In the material below, find each line with the word "glänzend" and list it.

* _Recorded data_:
===============

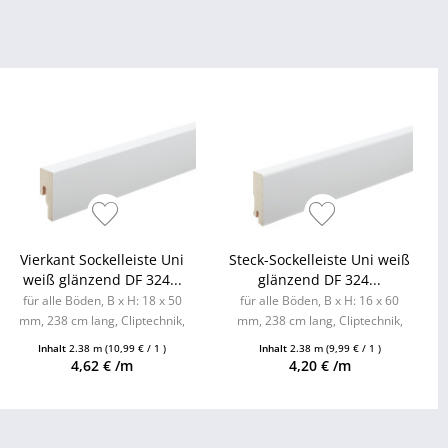
Vierkant Sockelleiste Uni
Steck-Sockelleiste Uni weiß
weiß glänzend DF 324...
glänzend DF 324...
für alle Böden, B x H: 18 x 50
für alle Böden, B x H: 16 x 60
mm, 238 cm lang, Cliptechnik,
mm, 238 cm lang, Cliptechnik,
Leistenclips als Zubehör
Leistenclips als Zubehör
Inhalt
2.38 m
(10,99 € / 1 )
Inhalt
2.38 m
(9,99 € / 1 )
erhältlich
erhältlich
4,62 € /m
4,20 € /m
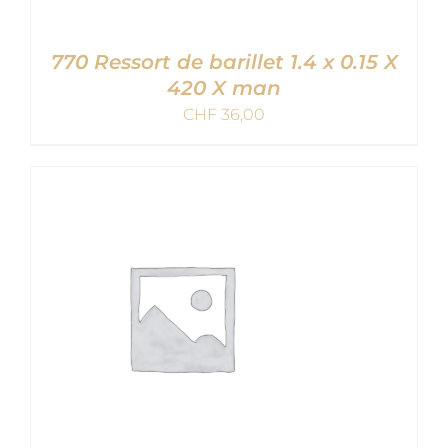
770 Ressort de barillet 1.4 x 0.15 X
420 X man
CHF
36,00
AJOUTER AU PANIER
/
DETAILS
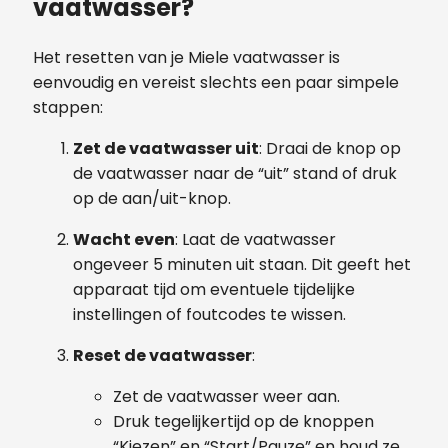
vaatwasser?
Het resetten van je Miele vaatwasser is
eenvoudig en vereist slechts een paar simpele
stappen:
Zet de vaatwasser uit
: Draai de knop op
de vaatwasser naar de “uit” stand of druk
op de aan/uit-knop.
Wacht even
: Laat de vaatwasser
ongeveer 5 minuten uit staan. Dit geeft het
apparaat tijd om eventuele tijdelijke
instellingen of foutcodes te wissen.
Reset de vaatwasser
:
Zet de vaatwasser weer aan.
Druk tegelijkertijd op de knoppen
“Kiezen” en “Start/Pauze” en houd ze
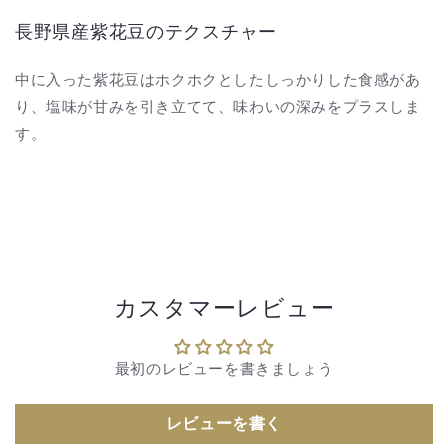
長野県産紫花豆のテクスチャー
中に入った紫花豆はホクホクとしたしっかりした食感があ
り、塩味が甘みを引き立てて、味わいの深みをプラスしま
す。
カスタマーレビュー
最初のレビューを書きましょう
レビューを書く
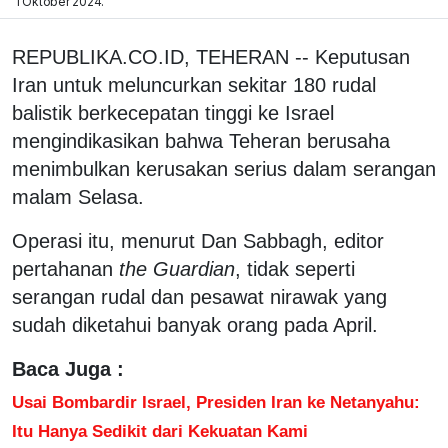
1 Oktober 2024.
REPUBLIKA.CO.ID, TEHERAN -- Keputusan
Iran untuk meluncurkan sekitar 180 rudal
balistik berkecepatan tinggi ke Israel
mengindikasikan bahwa Teheran berusaha
menimbulkan kerusakan serius dalam serangan
malam Selasa.
Operasi itu, menurut Dan Sabbagh, editor
pertahanan
the Guardian
, tidak seperti
serangan rudal dan pesawat nirawak yang
sudah diketahui banyak orang pada April.
Baca Juga :
Usai Bombardir Israel, Presiden Iran ke Netanyahu:
Itu Hanya Sedikit dari Kekuatan Kami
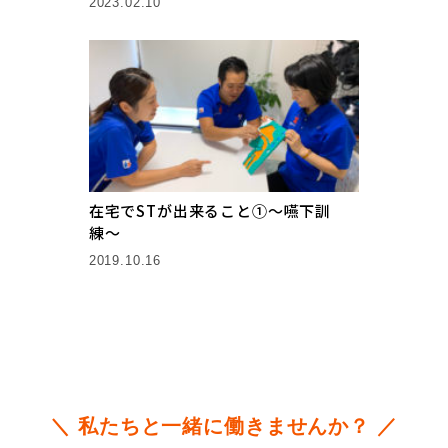
2023.02.10
在宅でSTが出来ること①〜嚥下訓
練〜
2019.10.16
＼ 私たちと一緒に働きませんか？ ／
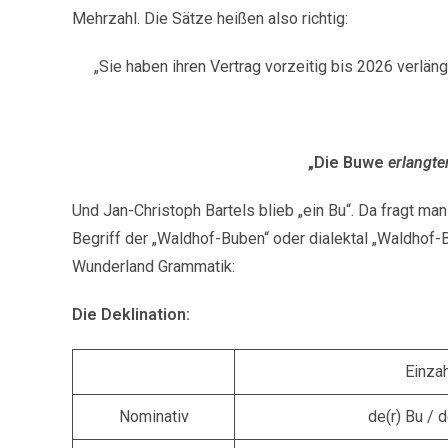
Mehrzahl. Die Sätze heißen also richtig:
„Sie haben ihren Vertrag vorzeitig bis 2026 verlän
„Die Buwe
erlangte
Und Jan-Christoph Bartels blieb „ein Bu“. Da fragt ma
Begriff der „Waldhof-Buben“ oder dialektal „Waldhof
Wunderland Grammatik:
Die Deklination:
Einzah
Nominativ
de(r) Bu / 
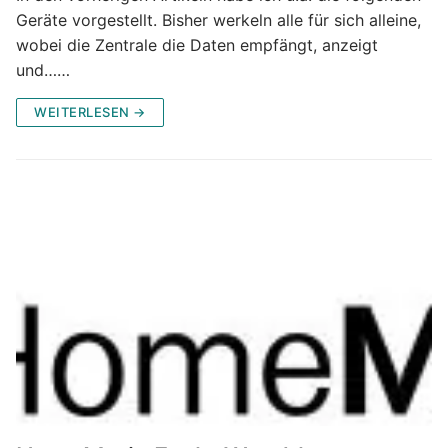
Geräte vorgestellt. Bisher werkeln alle für sich alleine,
wobei die Zentrale die Daten empfängt, anzeigt
und……
WEITERLESEN →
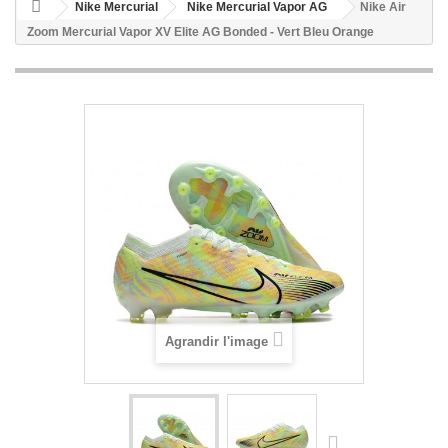
Nike Mercurial
Nike Mercurial Vapor AG
Nike Air
Zoom Mercurial Vapor XV Elite AG Bonded - Vert Bleu Orange
Agrandir l'image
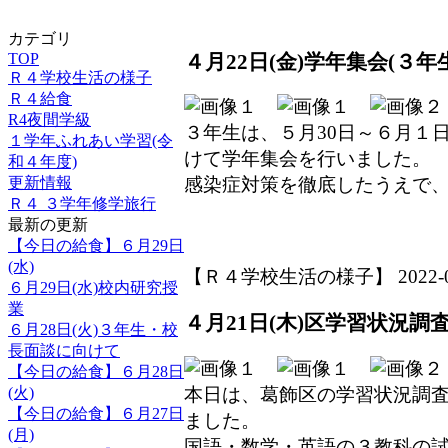
カテゴリ
TOP
４月22日(金)学年集会(３年
Ｒ４学校生活の様子
Ｒ４給食
R4夜間学級
３年生は、５月30日～６月１
１学年ふれあい学習(令
けて学年集会を行いました。
和４年度)
更新情報
感染症対策を徹底したうえで
Ｒ４ ３学年修学旅行
最新の更新
【今日の給食】６月29日
(水)
【Ｒ４学校生活の様子】 2022-04-2
６月29日(水)校内研究授
業
４月21日(木)区学習状況調
６月28日(火)３年生・校
長面談に向けて
【今日の給食】６月28日
本日は、葛飾区の学習状況調
(火)
【今日の給食】６月27日
ました。
(月)
国語・数学・英語の３教科の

===============

* _Response box_:
weiß glänzend DF 324...
glänzend DF 324...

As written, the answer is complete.